Conseguir el camión, es decir, la gente que comprara el cartón y plástico fuera de los muros, y tuviera un camión para meter en Devoto, no es sencillo. Sobre todo si la gestión es desde dentro. Contactaron con un grupo que terminó yéndose porque coincidir el momento en que un camión ajeno al servicio entre a territorio del servicio es complejo, sobre todo si se trata de un emprendimiento de los sometidos por el servicio. “No es que la hicieron fácil”, describe Maniero. Hasta que finalmente, otro grupo dispuesto, coincidió y lograron cargar el material, las bolsas, y cobrar los 2500 pesos que los integrantes del Observatorio de Cárceles recibieron y entregaron a las chicas del comedor. Antes, Mónica fue invitada por Alejandro y sus compañeros a una entrevista radial en la radio del CUD, porque si hay algo que Maniero tiene claro es que no acepta la tendencia impuesta, conformarse y quedarse quieto. Claro, de hacerlo la pasaría un poco más tranquilo, no mejor, pero cómo hacer para salir a la sociedad después, inútil. “Hacemos porque al final de cuentas, si no, estamos justificando volver.” Pero hacer diferente no es fácil.

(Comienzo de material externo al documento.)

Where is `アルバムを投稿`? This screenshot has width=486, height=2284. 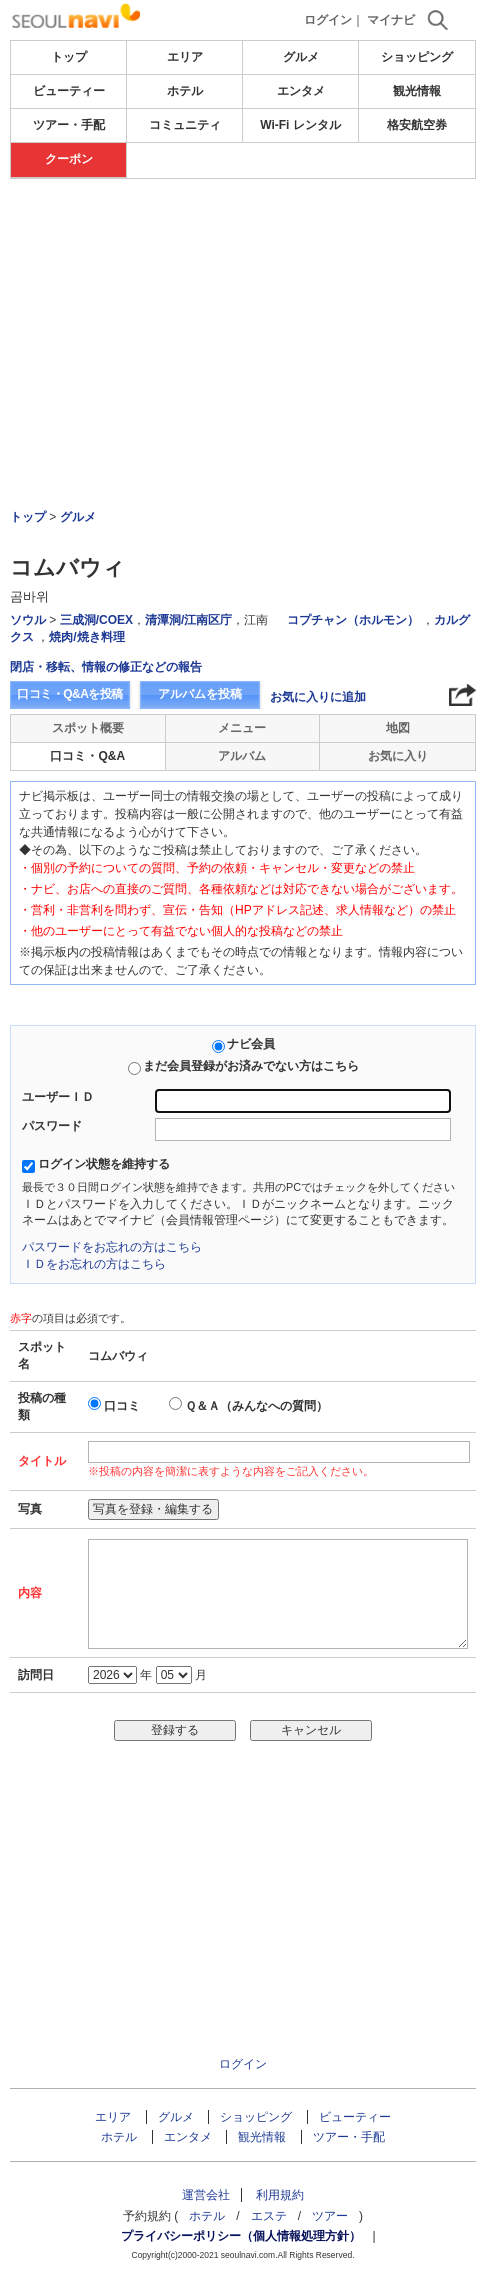 アルバムを投稿 is located at coordinates (200, 694).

Ahora quieren invitarlas de nuevo a todas las chicas de Los Leones Agrandados. Para no quedarse quieto, aunque lo del ambiente libre quedó un poco difícil estando prisionero, ya armaron una Cooperativa de Impresiones y Diseños Esquina Libertad, que ya tuvo su participación en la producción del libro Masacre en el Pabellón Séptimo, que describe la masacre de 65 internos quemados, baleados, asfixiados, en el ’78, en esa misma unidad de Devoto y que el Indio Solari presentó recientemente durante su recital en Mendoza.

En fin, es cierto, los extremos se tocan, aunque en este caso siempre estuvieron del mismo lado.